Hyperion Road Working Girls' Hostel, Castle Bromwich

Move your pointing device over the image to zoom to detail. If using a mouse click on the image to toggle zoom.
When in zoom mode use + or - keys to adjust level of image zoom.

Date:1967 - 1985 (c.)

Description:The working girls' hostel on Hyperion Road was opened in 1967 on the Bromford Bridge Estate.

Hyperion Road was not a purpose-built children's home. Instead, it was two houses which were made available to use as a working girls’ hostel to help meet the demand for places.

A former resident in the 1960s, remembers Hyperion Road looking like two houses from the outside with an internal layout like two houses but they were joined by doors inside.

The intention was that the buildings should be once more used as houses as soon as the two working girls’ hostels which were being developed were ready for the girls to move in.
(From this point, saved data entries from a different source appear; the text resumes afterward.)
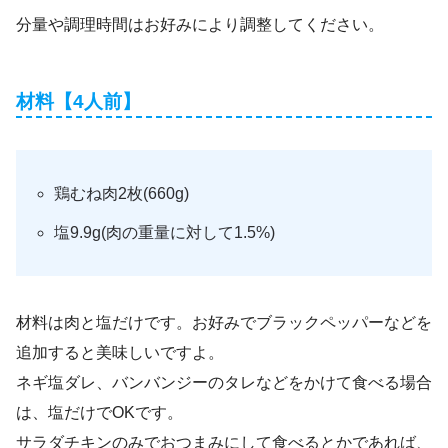
分量や調理時間はお好みにより調整してください。
材料【4人前】
鶏むね肉2枚(660g)
塩9.9g(肉の重量に対して1.5%)
材料は肉と塩だけです。お好みでブラックペッパーなどを
追加すると美味しいですよ。
ネギ塩ダレ、バンバンジーのタレなどをかけて食べる場合
は、塩だけでOKです。
サラダチキンのみでおつまみにして食べるとかであれば、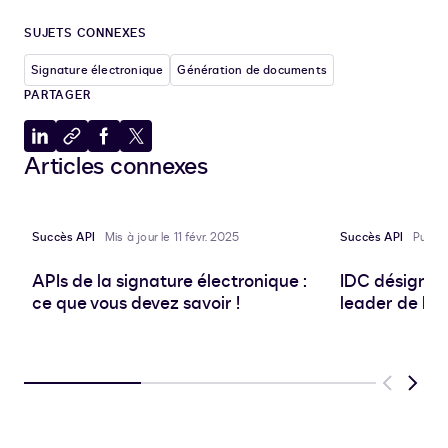
SUJETS CONNEXES
Signature électronique
Génération de documents
PARTAGER
Partager
Copier
Partager
Partager
Articles connexes
sur
dans
sur
sur
LinkedIn
le
Facebook
X
presse-
papiers
Succès API
Mis à jour le 11 févr. 2025
Succès API
Publié
APIs de la signature électronique :
IDC désigne
ce que vous devez savoir !
leader de l’e
Previous
Next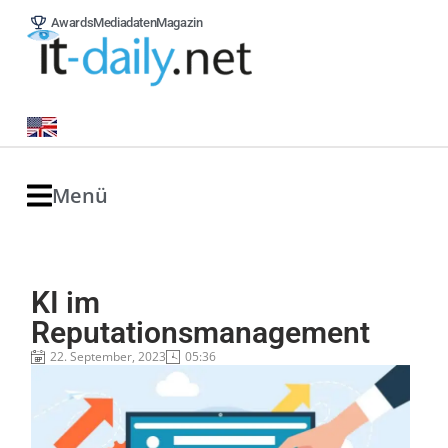
Awards
Mediadaten
Magazin
Menü
KI im
Reputationsmanagement
22. September, 2023
05:36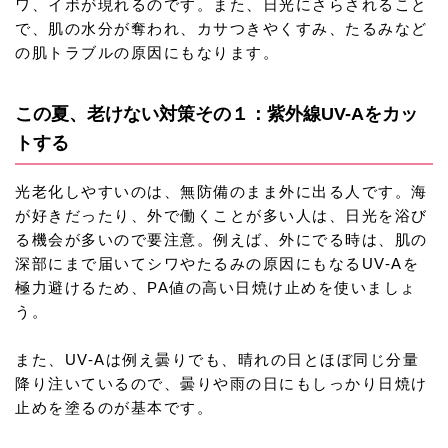
ワ、イボが現れるのです。また、日光にさらされること
で、肌の水分が奪われ、カサつきやくすみ、たるみなど
の肌トラブルの原因にもなります。
この夏、老けない対策その１：紫外線UV-Aをカッ
トする
光老化しやすいのは、無防備のまま外に出る人です。海
が好きだったり、外で働くことが多い人は、日光を浴び
る機会が多いので要注意。例えば、外にでる時は、肌の
深部にまで届いてシワやたるみの原因にもなるUV-Aを
極力避けるため、PA値の高い日焼け止めを使いましょ
う。
また、UV-Aは例え曇りでも、晴れの日とほぼ同じ分量
降り注いているので、曇りや雨の日にもしっかり日焼け
止めを塗るのが基本です。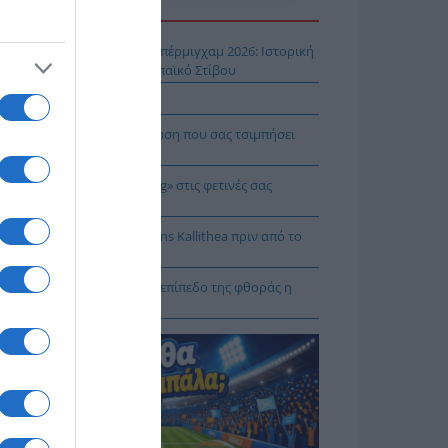
Η ΕΙΔΗΣΕΩΝ
ίστροφη μέτρηση για το Μπέρμιγχαμ 2026: Ιστορική
ηνική παρουσία στο Ευρωπαϊκό Στίβου
αυτιλία εκπέμπει «SOS»
πρέπει να κάνετε σε περίπτωση που σας τσιμπήσει
β μέδουσα
 να κάνετε «smart spending» στις φετινές σας
ακοπές
: Πρόβα τζενεράλε με Athens Kallithea πριν από το
per Cup
Ταλαμάγκας: Στο κεκλιμένο επίπεδο της φθοράς η
βέρνηση Μητσοτάκη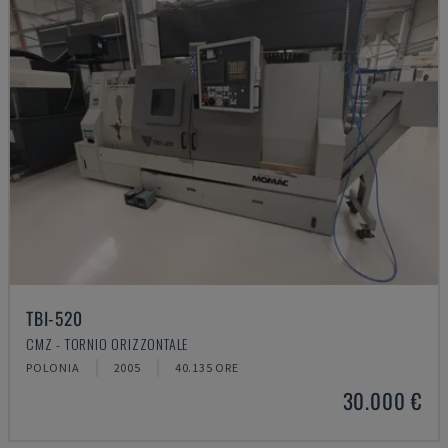
TBI-520
CMZ - TORNIO ORIZZONTALE
POLONIA
2005
40.135 ORE
30.000 €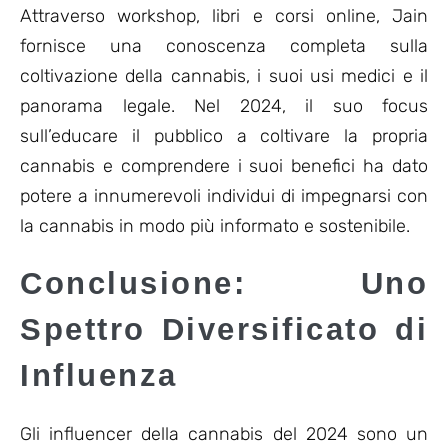
Attraverso workshop, libri e corsi online, Jain
fornisce una conoscenza completa sulla
coltivazione della cannabis, i suoi usi medici e il
panorama legale. Nel 2024, il suo focus
sull’educare il pubblico a coltivare la propria
cannabis e comprendere i suoi benefici ha dato
potere a innumerevoli individui di impegnarsi con
la cannabis in modo più informato e sostenibile.
Conclusione: Uno
Spettro Diversificato di
Influenza
Gli influencer della cannabis del 2024 sono un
The new hostels were at Milton Grange in Handsworth Wood and Sheridan Walk in Castle Vale.

Hyperion Road was a hostel for eight young women who were still in care but no longer at school. The girls, generally aged between 16 and 18 would have jobs like any other young women and come back to the hostel in the evenings.

When the girls reached 18, they were independent adults no longer in the care of the Council and would leave the hostel.

In 1979 and 1980, Hyperion Road is described as accommodating eight children ‘plus five minimal care’. Thus, five young people who needed only minimum supervision had been added to the original eight hostel residents. It is assumed that the house next door had been leased to accommodate the new influx.

The building was still being used as a children’s home in 1982, but closed some time before 1986. By this time most of the working children’s hostels in Birmingham had been closed.

----------
Image: Publicity photograph taken for the Children's Committee, Birmingham City Council 1967. The Birmingham Children's Homes project has no photograph of Hyperion Road children's home at this stage.